→ Directions for this task
Print each entry word for word without images.

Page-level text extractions
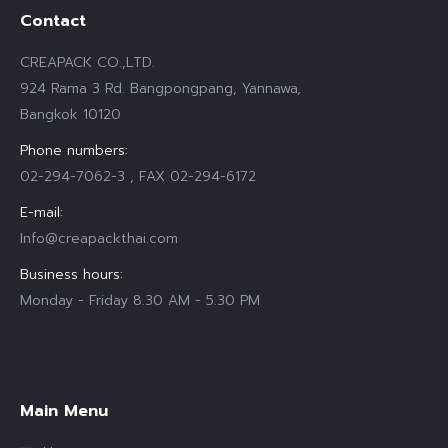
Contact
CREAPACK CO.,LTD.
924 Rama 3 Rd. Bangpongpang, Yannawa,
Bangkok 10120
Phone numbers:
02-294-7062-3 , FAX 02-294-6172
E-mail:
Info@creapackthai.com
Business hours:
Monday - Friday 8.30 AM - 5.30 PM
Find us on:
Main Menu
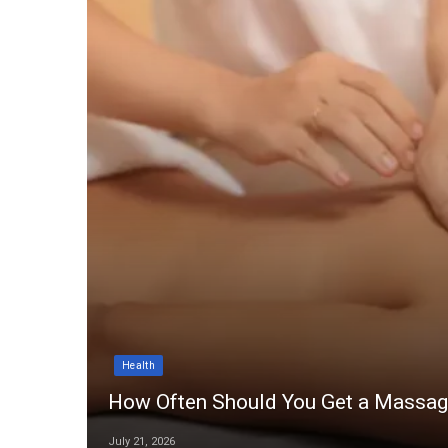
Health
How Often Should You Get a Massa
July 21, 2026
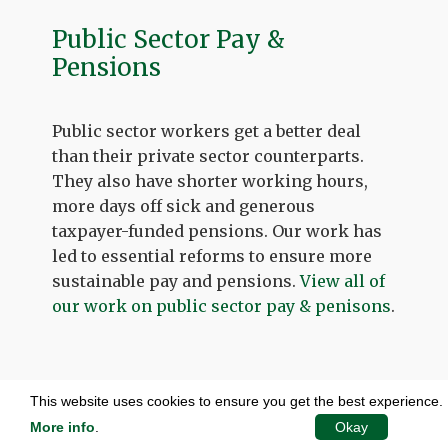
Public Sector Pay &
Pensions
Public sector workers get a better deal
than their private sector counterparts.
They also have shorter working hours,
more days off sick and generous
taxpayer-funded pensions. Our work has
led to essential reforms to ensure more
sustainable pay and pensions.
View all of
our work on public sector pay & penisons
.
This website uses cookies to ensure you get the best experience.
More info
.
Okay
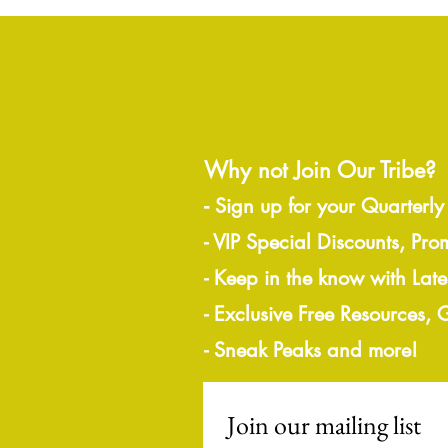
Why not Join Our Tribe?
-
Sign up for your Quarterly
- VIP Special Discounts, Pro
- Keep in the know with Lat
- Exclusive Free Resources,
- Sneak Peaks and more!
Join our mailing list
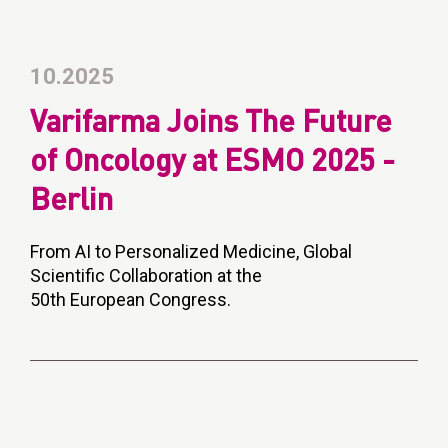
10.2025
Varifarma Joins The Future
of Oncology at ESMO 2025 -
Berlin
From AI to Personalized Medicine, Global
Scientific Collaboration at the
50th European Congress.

→ Task solution
Contact
CREAPACK CO.,LTD.
924 Rama 3 Rd. Bangpongpang, Yannawa,
Bangkok 10120
Phone numbers:
02-294-7062-3 , FAX 02-294-6172
E-mail:
Info@creapackthai.com
Business hours:
Monday - Friday 8.30 AM - 5.30 PM
Find us on:
Main Menu
Health
How Often Should You Get a Massa
July 21, 2026
Public Sector Pay &
Pensions
Public sector workers get a better deal
than their private sector counterparts.
They also have shorter working hours,
more days off sick and generous
taxpayer-funded pensions. Our work has
led to essential reforms to ensure more
sustainable pay and pensions.
View all of
our work on public sector pay & penisons
.
This website uses cookies to ensure you get the best experience.
More info
.
Okay
Why not Join Our Tribe?
-
Sign up for your Quarterly
- VIP Special Discounts, Pro
- Keep in the know with Lat
- Exclusive Free Resources,
- Sneak Peaks and more!
Join our mailing list
10.2025
Varifarma Joins The Future
of Oncology at ESMO 2025 -
Berlin
From AI to Personalized Medicine, Global
Scientific Collaboration at the
50th European Congress.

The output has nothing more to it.